24. A fuselage of claim 23 wherein each of said right and left sides includes part of the tail.

25. A fuselage of claim 23 wherein each of the right and left sides includes a bulkhead in advance of a cockpit recess.

26. A fuselage of claim 25 wherein each bulkhead in advance of the cockpit opening includes a return back towards the cock pit recess, such a return to provide when the right and left halves are mated a channel extending rearwardly from the bulkhead in front of the cockpit mated recesses.

27. A fuselage of any one of claims 23 to 26 wherein each of said right and left sides defines the leading edge of a stub wing and at least all of the upper surface of a stubbed wing.

28. A fuselage of any one of claims 23 to 27 wherein said one-shot sparred component has at least twin spar-like members provided with bulkheads at each end and having a web there between.

29. A fuselage of claim 28 wherein the web in conjunction with the spar-like members and bulkheads defines a pan-like form.

30. A fuselage of any one of claims 23 to 29 wherein each side includes part of a bulkhead to be positioned as the rear of the cockpit space.
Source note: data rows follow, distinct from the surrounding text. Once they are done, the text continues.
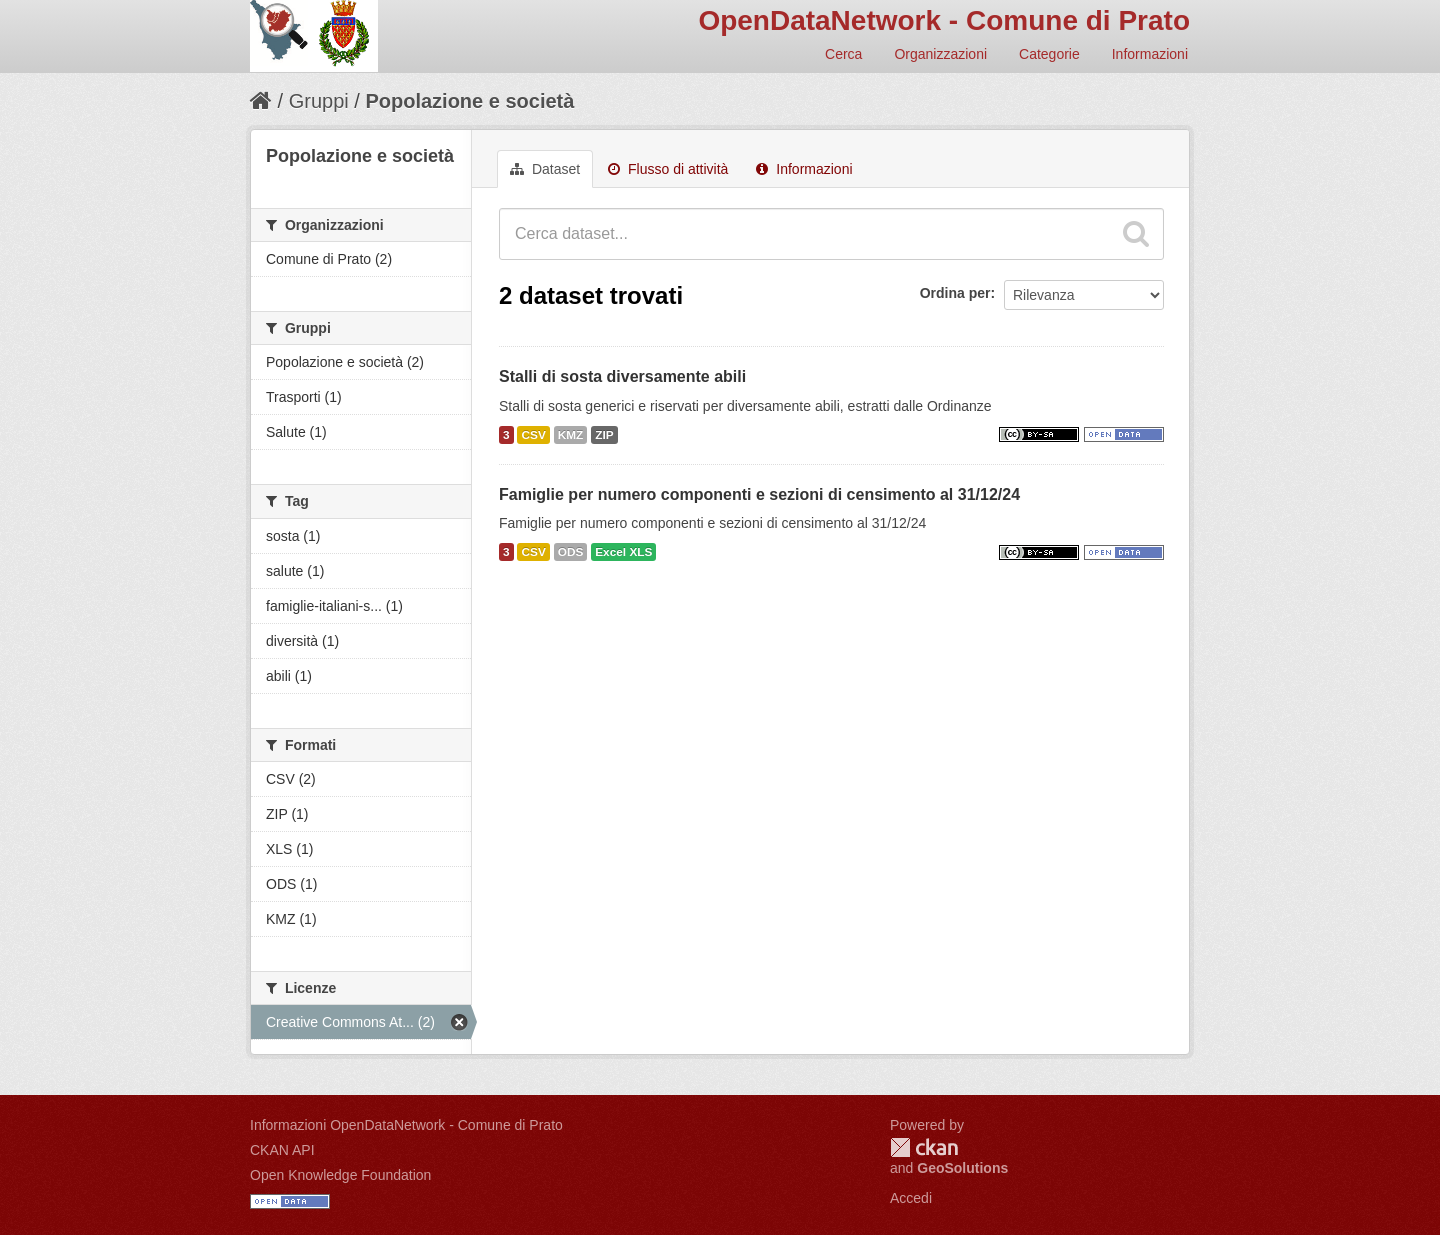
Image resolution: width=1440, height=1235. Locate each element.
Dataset (545, 169)
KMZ (571, 435)
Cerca (843, 54)
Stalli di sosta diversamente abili (622, 376)
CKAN (924, 1147)
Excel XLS (623, 552)
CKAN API (282, 1150)
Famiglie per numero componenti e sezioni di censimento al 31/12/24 (759, 494)
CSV (533, 435)
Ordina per (955, 293)
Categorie (1049, 54)
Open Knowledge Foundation (340, 1175)
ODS (571, 552)
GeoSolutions (962, 1168)
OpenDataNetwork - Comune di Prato (944, 20)
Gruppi (319, 101)
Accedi (911, 1198)
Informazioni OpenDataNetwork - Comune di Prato (406, 1125)
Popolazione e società (469, 101)
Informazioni (1150, 54)
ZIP (604, 435)
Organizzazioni (940, 54)
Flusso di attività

31. A fuselage of any one of claims 23 to 30 wherein each side includes a channel when viewed in transverse section adapted to receive at least part of a tail foil structure.

32. An aircraft fuselage substantially as herein described with reference to any one, some or all of the accompanying drawings.

33. An aircraft being at least in part an assembly of a fuselage of any one of claims 21 to 32 and wing assemblies of any one of claims 1 to 10.

34. A method of wing assembly manufacture which involves the assembly of one-shot mouldings to provide a wing assembly of any one of claims 1 to 10.

35. A kitset of components and/or subassemblies of an aircraft as claimed or described herein.